▸ **Exercise**
What you return should be the lines of the data containing "costo", each in full.
(Recorded information begins)
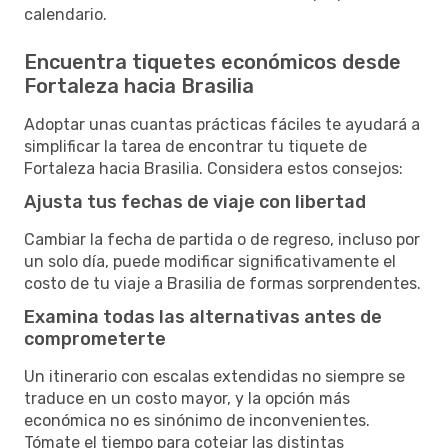
calendario.
Encuentra tiquetes económicos desde
Fortaleza hacia Brasilia
Adoptar unas cuantas prácticas fáciles te ayudará a
simplificar la tarea de encontrar tu tiquete de
Fortaleza hacia Brasilia. Considera estos consejos:
Ajusta tus fechas de viaje con libertad
Cambiar la fecha de partida o de regreso, incluso por
un solo día, puede modificar significativamente el
costo de tu viaje a Brasilia de formas sorprendentes.
Examina todas las alternativas antes de
comprometerte
Un itinerario con escalas extendidas no siempre se
traduce en un costo mayor, y la opción más
económica no es sinónimo de inconvenientes.
Tómate el tiempo para cotejar las distintas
(Recorded information ends)
▸ **Task output**
costo de tu viaje a Brasilia de formas sorprendentes.
traduce en un costo mayor, y la opción más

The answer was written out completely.